À 17 ans, la tête pleine de rêves de Comédie française et des sunlights parisiens, elle part pour la Ville Lumière et s'inscrit au cours Florent. Elle en est vite revenue. "J'aurais pu rester à Paris où j'aurais probablement pu faire des choses, mais c'était se développer dans une violence et une agressivité qui ne m'intéressaient pas du tout." Retour à Bruxelles à l'Insas où elle défend son approche singulière par rapport aux auteurs anciens. Et pour son master, elle choisit de le faire au RITCS, avec l'envie de se plonger dans une langue qui n'était pas la sienne. "J'aimais beaucoup le rapport des néerlandophones au théâtre et la brutalité de la prise en charge des corps sur un plateau. Ça m'a beaucoup apporté d'aller vers une autre langue et de revenir aux auteurs dans un rapport qui ne doit pas être cérébral en jouant des mots sans intrinsèquement comprendre ce qu'ils veulent dire."
Un rapport à la langue qu'elle a retrouvé dans l'écriture de Maeterlinck, auteur flamand qui écrivait en français. "J'ai la sensation qu'il a toujours une suspicion à l'égard du langage qui ne dit pas toujours ce qu'il doit dire et que du coup, il laisse une large place au silence." Mais encore plus que la langue, ce qui l'a rapprochée de l'auteur d'Intérieur, c'est son rapport au monde, teinté de mysticisme agnostique. "Le purement pragmatique et scientifique ne me convient pas, et même me fatigue beaucoup, et en même temps je me tiens à distance du religieux qui peut être tout aussi dogmatique. Je choisis plutôt l'endroit entre les deux."

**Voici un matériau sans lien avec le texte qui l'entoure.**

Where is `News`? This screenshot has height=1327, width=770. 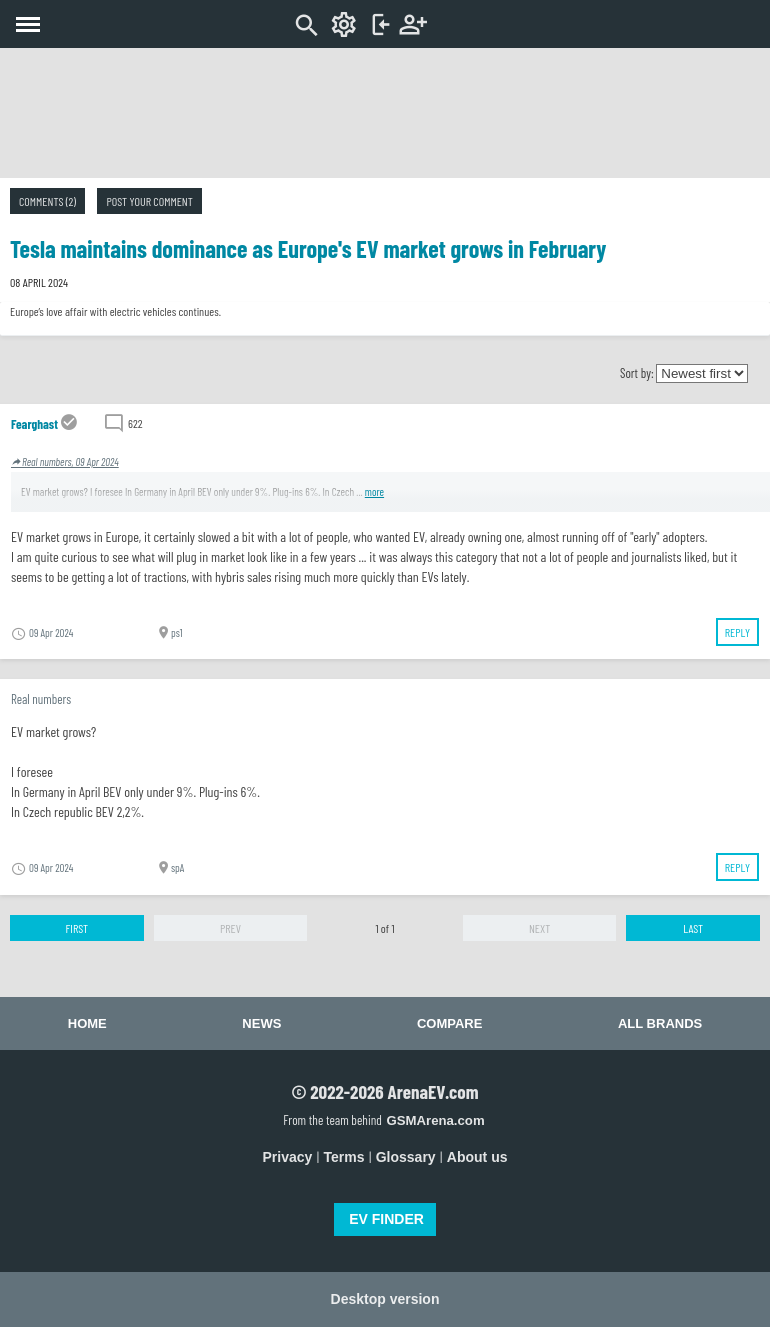 News is located at coordinates (261, 1023).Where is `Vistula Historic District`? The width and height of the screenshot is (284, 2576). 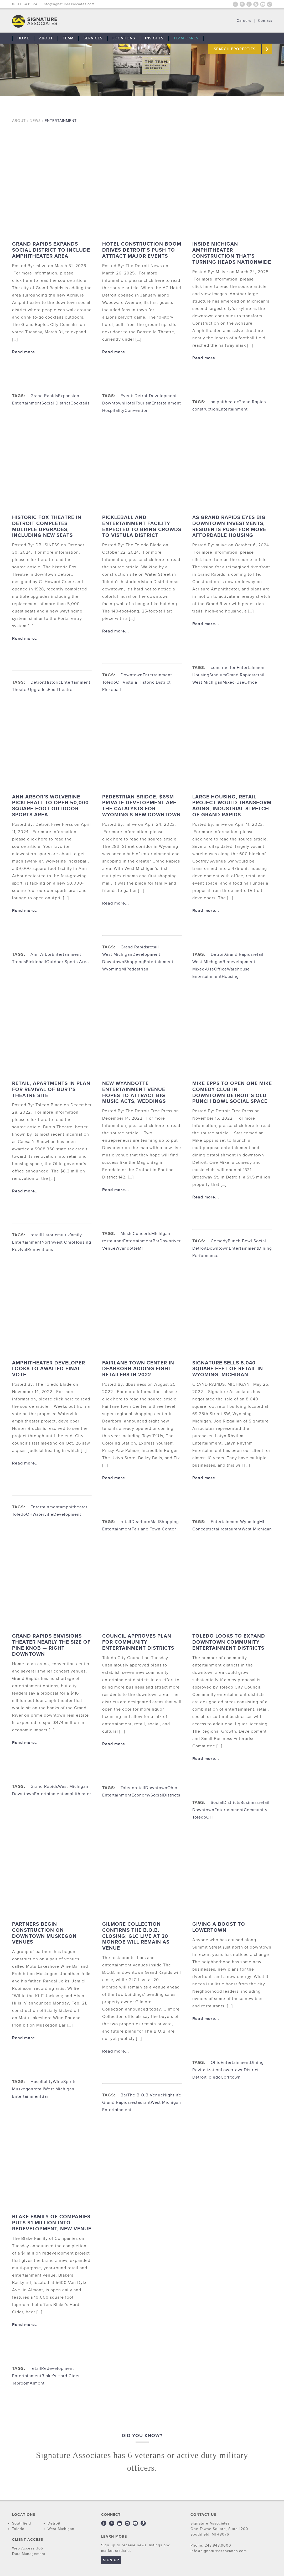 Vistula Historic District is located at coordinates (147, 682).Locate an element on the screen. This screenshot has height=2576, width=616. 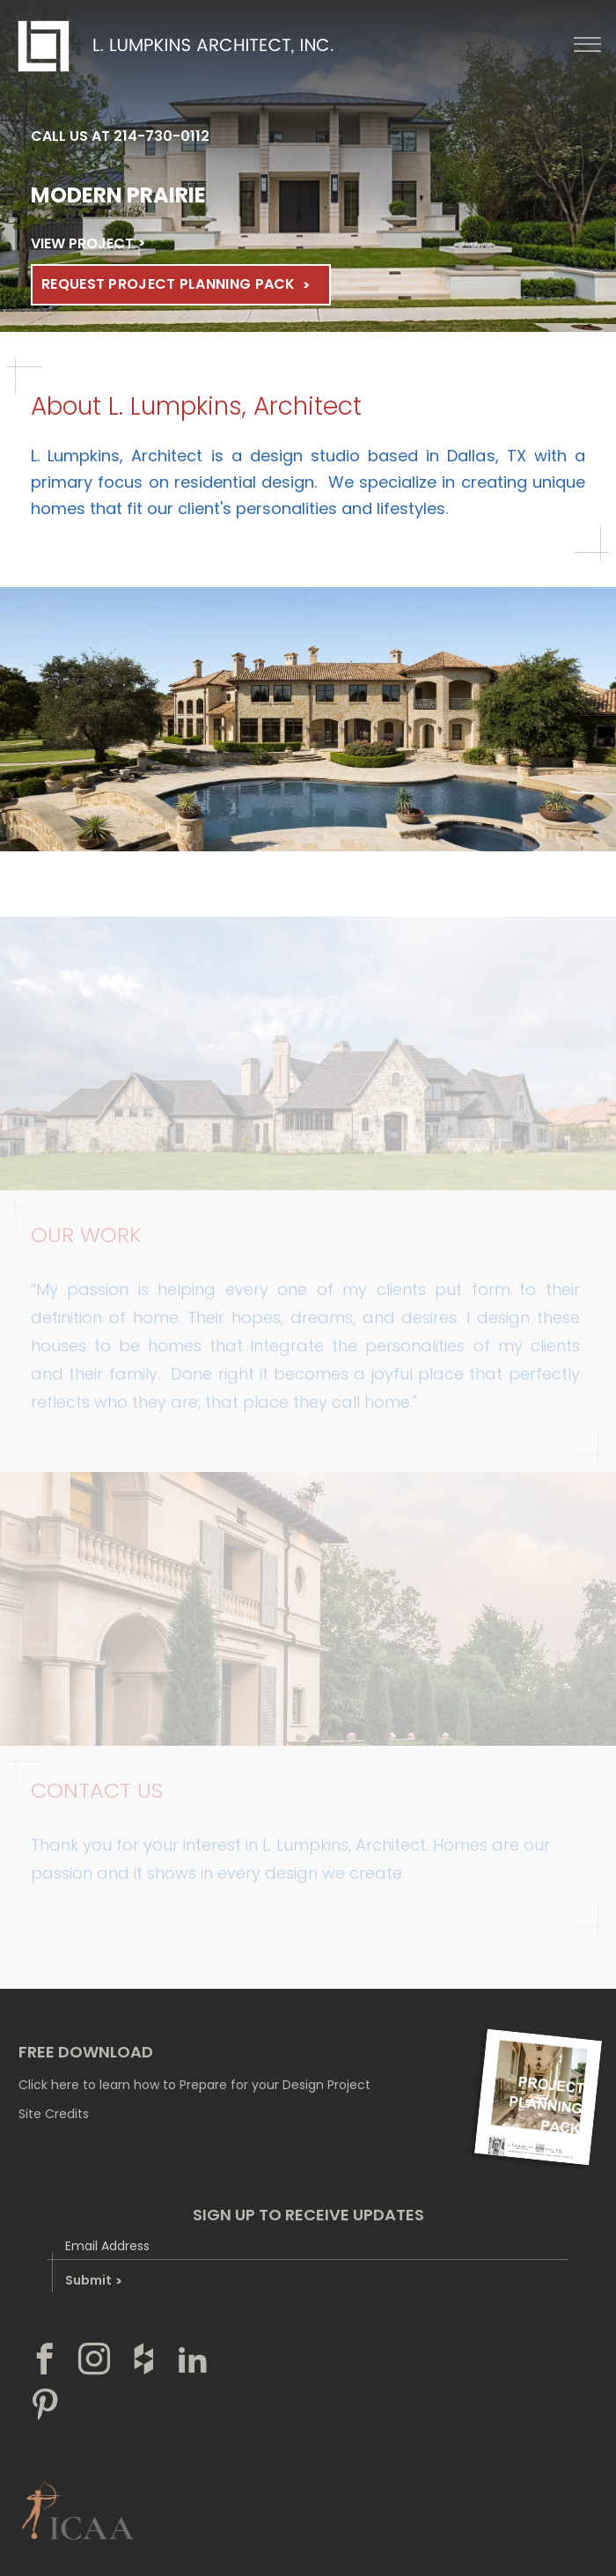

Et c'est dans le théâtre qu'Héloïse Jadoul a trouvé un lieu de partage et de rituel agnostique. "Au théâtre, on invite le spectateur à quelque chose qui aura lieu de manière unique et qui est à la fois reproductible comme un rituel peut l'être. Je suis une actrice, ou plutôt une metteuse en scène, qui adore refaire la même chose. Tout est prévu, décidé pour autant qu'il y ait un endroit de mise en vibration qui amène le spectateur à participer, ou en tout cas qui l'invite à prendre part, à ce qu'on lui donne à voir. Je trouve que c'est un très beau rituel, contrairement à celui d'être passif face à un écran. C'est de l'ordre de la représentation et c'est aussi une mise en commun."